La commission de vérification électorale recommandait que le processus électoral soit « repris à zéro » en raison de « fraudes massives ». Et le 20 novembre, lors d’un nouveau scrutin, Jovenel Moïse est élu dès le premier tour avec 55,60% des suffrages. Les résultats, de nouveau contestés par ses concurrents, seront confirmés par le Conseil électoral provisoire (CEP), en janvier 2017.

Maldives en 2013

Le 7 octobre, les résultats du premier tour de la présidentielle du 7 septembre, qui a vu arriver largement en tête l’ex-chef de l’Etat Mohamed Nasheed (45,45%), sont annulés par la Cour suprême qui accueillait favorablement une plainte à propos d’irrégularités concernant une liste électorale.

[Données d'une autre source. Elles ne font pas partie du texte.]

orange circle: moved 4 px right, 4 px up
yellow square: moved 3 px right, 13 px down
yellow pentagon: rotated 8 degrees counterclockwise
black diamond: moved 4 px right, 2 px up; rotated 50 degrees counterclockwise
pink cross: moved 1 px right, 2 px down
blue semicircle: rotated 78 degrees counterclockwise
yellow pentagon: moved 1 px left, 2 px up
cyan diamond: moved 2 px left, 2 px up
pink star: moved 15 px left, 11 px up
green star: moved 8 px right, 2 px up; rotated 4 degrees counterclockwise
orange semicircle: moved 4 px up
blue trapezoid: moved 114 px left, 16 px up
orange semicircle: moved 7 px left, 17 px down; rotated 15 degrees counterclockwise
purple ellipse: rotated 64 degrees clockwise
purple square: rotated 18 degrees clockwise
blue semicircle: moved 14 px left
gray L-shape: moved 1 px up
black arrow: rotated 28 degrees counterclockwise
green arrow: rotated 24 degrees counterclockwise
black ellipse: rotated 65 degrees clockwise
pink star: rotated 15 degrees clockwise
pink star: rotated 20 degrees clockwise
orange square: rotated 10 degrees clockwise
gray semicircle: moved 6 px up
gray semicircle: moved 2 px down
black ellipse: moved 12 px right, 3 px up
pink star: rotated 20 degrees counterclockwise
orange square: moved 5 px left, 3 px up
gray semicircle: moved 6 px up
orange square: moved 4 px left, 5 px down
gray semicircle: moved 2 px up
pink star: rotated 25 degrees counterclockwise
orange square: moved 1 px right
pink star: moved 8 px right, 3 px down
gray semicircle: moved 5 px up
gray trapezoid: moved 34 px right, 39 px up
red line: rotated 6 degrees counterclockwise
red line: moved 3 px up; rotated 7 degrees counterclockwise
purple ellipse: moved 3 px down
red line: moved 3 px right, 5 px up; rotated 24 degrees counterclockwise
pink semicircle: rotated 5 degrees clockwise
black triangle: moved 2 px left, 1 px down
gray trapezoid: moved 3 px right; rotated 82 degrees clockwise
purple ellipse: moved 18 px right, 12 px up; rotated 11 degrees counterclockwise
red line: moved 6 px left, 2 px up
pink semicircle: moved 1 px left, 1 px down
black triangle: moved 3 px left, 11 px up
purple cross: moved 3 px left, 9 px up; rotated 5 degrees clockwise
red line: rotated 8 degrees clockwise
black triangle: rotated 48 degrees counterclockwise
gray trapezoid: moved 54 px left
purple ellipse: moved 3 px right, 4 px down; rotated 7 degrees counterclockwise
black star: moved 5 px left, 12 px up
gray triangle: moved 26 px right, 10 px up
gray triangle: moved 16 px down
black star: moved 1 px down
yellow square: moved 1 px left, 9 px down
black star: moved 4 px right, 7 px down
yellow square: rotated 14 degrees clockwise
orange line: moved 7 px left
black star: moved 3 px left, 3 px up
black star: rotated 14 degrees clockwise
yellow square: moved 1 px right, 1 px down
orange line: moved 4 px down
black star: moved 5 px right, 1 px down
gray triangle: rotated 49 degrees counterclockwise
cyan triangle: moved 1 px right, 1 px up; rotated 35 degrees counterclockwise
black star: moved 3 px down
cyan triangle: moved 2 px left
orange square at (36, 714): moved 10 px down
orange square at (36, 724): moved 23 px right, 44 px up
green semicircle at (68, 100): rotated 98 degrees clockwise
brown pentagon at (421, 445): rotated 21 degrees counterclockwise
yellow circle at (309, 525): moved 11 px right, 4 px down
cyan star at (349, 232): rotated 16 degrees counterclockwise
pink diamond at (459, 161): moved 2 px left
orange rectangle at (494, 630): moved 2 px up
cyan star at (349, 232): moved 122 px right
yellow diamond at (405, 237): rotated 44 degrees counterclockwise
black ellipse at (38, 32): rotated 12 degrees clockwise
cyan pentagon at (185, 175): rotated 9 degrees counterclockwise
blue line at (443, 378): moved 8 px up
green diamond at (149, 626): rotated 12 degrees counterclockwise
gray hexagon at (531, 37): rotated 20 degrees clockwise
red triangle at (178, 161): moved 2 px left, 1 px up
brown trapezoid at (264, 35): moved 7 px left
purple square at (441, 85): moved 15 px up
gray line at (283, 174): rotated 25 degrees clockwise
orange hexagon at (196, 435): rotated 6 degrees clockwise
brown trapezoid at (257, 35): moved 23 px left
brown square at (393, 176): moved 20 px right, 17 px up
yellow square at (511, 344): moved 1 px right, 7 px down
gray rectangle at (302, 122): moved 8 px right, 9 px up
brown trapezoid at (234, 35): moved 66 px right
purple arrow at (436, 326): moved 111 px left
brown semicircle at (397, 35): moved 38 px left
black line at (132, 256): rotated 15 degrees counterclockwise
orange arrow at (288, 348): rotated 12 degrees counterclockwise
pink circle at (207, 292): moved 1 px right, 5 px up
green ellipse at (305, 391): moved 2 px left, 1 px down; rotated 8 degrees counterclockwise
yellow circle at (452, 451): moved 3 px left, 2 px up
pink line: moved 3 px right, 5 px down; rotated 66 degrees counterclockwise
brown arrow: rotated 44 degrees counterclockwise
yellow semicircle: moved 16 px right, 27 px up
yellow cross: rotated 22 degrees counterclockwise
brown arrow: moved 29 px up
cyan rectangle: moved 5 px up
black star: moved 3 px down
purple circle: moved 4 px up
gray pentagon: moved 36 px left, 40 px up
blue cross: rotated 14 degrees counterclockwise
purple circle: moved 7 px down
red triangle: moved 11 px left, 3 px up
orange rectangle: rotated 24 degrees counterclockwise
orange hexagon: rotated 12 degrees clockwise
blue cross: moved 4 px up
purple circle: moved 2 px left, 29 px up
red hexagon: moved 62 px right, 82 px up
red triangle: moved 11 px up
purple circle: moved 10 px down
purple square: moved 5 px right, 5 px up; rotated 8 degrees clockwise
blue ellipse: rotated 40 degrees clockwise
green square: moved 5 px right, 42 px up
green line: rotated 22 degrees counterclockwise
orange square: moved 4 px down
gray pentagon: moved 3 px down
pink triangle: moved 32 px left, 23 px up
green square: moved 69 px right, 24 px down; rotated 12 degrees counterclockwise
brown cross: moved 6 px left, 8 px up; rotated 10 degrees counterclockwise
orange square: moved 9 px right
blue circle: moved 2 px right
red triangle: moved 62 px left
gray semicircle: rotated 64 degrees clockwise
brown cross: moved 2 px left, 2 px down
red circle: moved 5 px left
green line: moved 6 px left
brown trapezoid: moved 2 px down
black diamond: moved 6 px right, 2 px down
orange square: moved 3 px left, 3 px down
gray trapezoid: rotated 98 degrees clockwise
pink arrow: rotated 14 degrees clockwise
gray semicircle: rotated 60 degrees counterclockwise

Le premier tour sera finalement organisé le 9 novembre, donnant à Mohamed Nasheed 47% des voix, un score largement supérieur à celui des deux autres candidats, mais insuffisant pour lui permettre d’être proclamé vainqueur dès le premier tour. Il sera néanmoins battu au second tour par Abdulla Yameen.

L’Ukraine en 2004

La Cour suprême annulait en décembre 2004 la présidentielle du 21 novembre, remportée par le Premier ministre pro-russe Viktor Ianoukovitch. C’est notamment en raison de fraudes graves constatées que le scrutin a été annulé. Entachée de fraudes, cette élection avait soulevé une vague de contestation sans précédent baptisée Révolution orange. Un nouveau second tour organisé le 26 décembre a été remporté par le candidat de l’opposition, Viktor Iouchtchenko.

La Serbie en 2003

D’octobre 2002 à novembre 2003, trois scrutins présidentiels sont invalidés en Serbie en raison d’un taux de participation inférieur au 50% alors requis par la loi électorale.

En juin 2004, après la suppression de cette disposition, le réformiste et pro-européen Boris Tadic remporte la présidentielle face à son adversaire ultranationaliste Tomislav Nikolic.